Dare senso a un film significa non preoccuparsi troppo degli incassi e invitare gli spettatori a riflettere. Non si va al cinema solo per evadere dalla noia e dai problemi che ci assillano. E, a tal proposito, Cafarnao  e la Labaki sono in buona compagnia. Altri film e altri registi hanno coraggiosamente affrontato argomenti attuali e scottanti come quelli dell’infanzia maltrattata, delle spose bambine, della difficoltà di vivere nella povertà e nell’ignoranza, dei diritti dei bambini, dell’invisibilità di chi non è stato mai denunciato all’anagrafe, del destino dei migranti, del delicato ruolo dei genitori, del cattivo esempio degli adulti. Più che ai fratelli Dardenne e a François Truffaut il pensiero va all’iraniana Marziyeh Meshkini di “Piccoli ladri” (2004), all’indiana Deepa Mehta di “Water-Il coraggio di amare”(2005), ai registi vari di “All the Invisible Children” (2005), alla yemenita Khadija Al-Salami de “La sposa bambina” (2014). E ancora una volta è il caso di insistere su due errori comuni da evitare: pensare che quanto viene narrato è solo un film e credere che certe cose da noi non avvengono. Un film si vede con gli occhi e si analizza con la mente. Non tutti i registi “inventano”; al contrario, la maggior parte di essi guarda la realtà e ne trae ispirazione. I bambini di Cafarnao, vittime di una guerra assurda, esistono veramente.  Zain si chiama così anche fuori copione, non è un attore ed è stato “pescato” dalla regista per strada, sporco e affamato. E non è di certo un’eccezione. Ciò che accade nel Libano accade in troppi altri posti della terra e i fratelli di Zain hanno mille altri nomi.

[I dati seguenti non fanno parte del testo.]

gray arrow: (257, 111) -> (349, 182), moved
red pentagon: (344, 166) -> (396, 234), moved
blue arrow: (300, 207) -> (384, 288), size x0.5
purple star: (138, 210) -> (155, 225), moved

La cronaca narra di una spaccatura tra critici quando, a Cannes 2018, venne assegnato a Cafarnao il Premio della Giuria. Il motivo? Siamo di fronte, si è detto, ad un film eccessivamente retorico ed estetizzante, una furbata. Estrapolo alcuni commenti: “La cineasta libanese ha capito come fregare le emozioni” (Cineforum); “Alla Labaki sembrano non interessare le storie e i personaggi che racconta e nemmeno il contesto sociale del suo Libano, se non come mezzo per commuovere lo spettatore” (La rivista del Cinematografo); “L’espressione “Poverty Porn” è a volte applicata con eccessivo moralismo. Vedi ora il caso di Cafarnao” (La Stampa); “Nella seconda parte si concede troppo al patetico” (la Repubblica); “Film discretamente ricattatorio” (Il Messaggero).

Criteri e pareri personali da rispettare, ma che rispolverano vecchie e mai risolte diatribe: quando si può dire (se si può dire) che un film è aderente o meno o alla realtà? A prescindere dalla macchina da presa e da come i registi riprendono certe immagini, non si può negare che ghetti, bidonville, favelas e periferie delle periferie del mondo esistono e che, tra la melma e nell’indigenza, sopravvive un miliardo di persone. Questi sono numeri, non retorica; e a dirlo non è la Labaki, ma l’ONU. La cifra comprende troppi Zain che, nonostante l’età, sono costretti a fare ciò che dovrebbero fare i grandi: proteggere i fratellini, fare di tutto per evitare che le sorelle vengano vendute, ribellarsi. Non si diventa genitori solo generando; bisogna saper far crescere i propri figli e sacrificarsi per loro. L’adolescente Zain, fugge di casa, intraprende un viaggio alla ricerca di giustizia, ingaggia una battaglia disperata e impartisce lezioni di paternità prendendosi cura di un bambino clandestino e ancora da allattare che è rimasto solo al mondo. Pensava, come dirà, “di diventare un uomo bravo, rispettato ed amato” e, invece, finirà in prigione. Sconterà la pena, ma avrà il coraggio di chiamare in giudizio i suoi genitori e di rivolge loro la più amara delle accuse: averlo condannato all’infelicità mettendolo al mondo. Già: il processo che fa da cornice all’intera vicenda narrata in flashback. Ho immaginato di assistervi in carne ed ossa, curioso spettatore tra tanti. Sarà, ma non ho notato nessuna retorica nel grido di allarme di Zain. Noto, piuttosto e purtroppo, ancora troppe mani sul catino di Pilato. E la cosa, sinceramente, mi disturba più delle polemiche sulla validità o meno di un film.